In recent years, there has been a lot of attention in regards to the specificity, reproducibility, and validation of antibodies, as this has been the source of many issues for researchers. Antibodies can cross-react and bind to more than one protein, or to the entirely wrong target, while still generating a staining pattern that may appear to detect a protein of the correct size or in the expected location. They can also be unexpectedly impeded by physical changes in the target protein folding that hides the antigen. Batch-to-batch variation in antibodies can waste time, money, and samples and completely derail a project. And in some cases, an antibody is not even available for the specific target you are measuring.
Because of these issues, scientists need an alternative assay that can be used instead of or in tandem with antibody-based assays to confirm their results. RNA fluorescence in situ hybridization, or FISH, is a solution for researchers that avoids the use of antibodies.
RNA FISH uses fluorescent oligonucleotide probes to bind to target RNA sequences. Direct in situ RNA FISH can be used to measure RNA transcript numbers and assess gene expression without any of the issues of antibody reproducibility, specificity, and availability.

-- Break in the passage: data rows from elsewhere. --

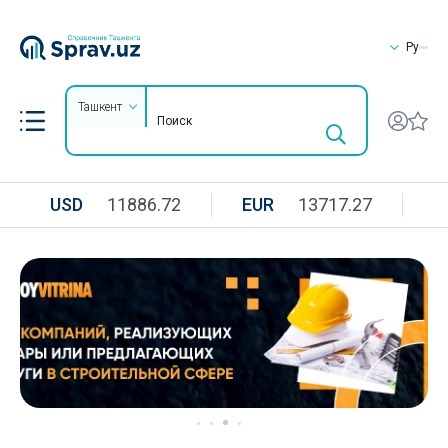
Ру
Ташкент
USD
11886.72
EUR
13717.27
R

RNA in situ hybridization is not a new technique, but recent advances are bringing the technology to a new level. Stellaris RNA FISH is an improved RNA FISH technology from LGC Biosearch that enables simultaneous detection, localization, and quantification of individual RNA molecules at the cellular level.
Stellaris RNA FISH uses a set of fluorescent RNA probes designed to bind along the length of the target RNA. The technology depends on the binding of at least 25 unique probes together on the target to register a visible fluorescence signal. Fluorescence of stray probes falls below the detection threshold and minimizes false positive results. You can see here, for example, that the punctate spots indicating positive signal clearly stand out from the background.
Stellaris probes are only about 20 nucleotides in length, meaning they can penetrate into tissue samples more effectively than longer probes or larger molecules like antibodies.
RNA FISH can be used on its own or in combination with immunodetection for validation and more thorough analysis. Stellaris is designed to be performed in the same assay as antibody staining, meaning you can simultaneously image a messenger RNA and the protein for which it codes.
Combining RNA FISH and immunodetection both validates your results and gives you deeper insights into gene expression. For example, you can identify mechanisms of translational regulation by imaging both mRNA and protein levels of the same gene.
Single-molecule RNA FISH combined with immunostaining can be used for a wide range of applications. Neuroscience researchers are studying disease states or region-specific expression in cells, tissues, or the entire intact brain. The expression profiles of various cancer states down to specific intracellular localization of RNA molecules can be examined with this methodology. You can target long non-coding RNA for epigenetic research; or study expression patterns in embryonic versus adult stem cells. You can even study pathogens like viruses and fungi within host cells.
All in all, RNA FISH is a fantastic tool for studying gene expression, both on its own and in concert with immunostaining. New advances in the technology are making it even more versatile and accessible to researchers.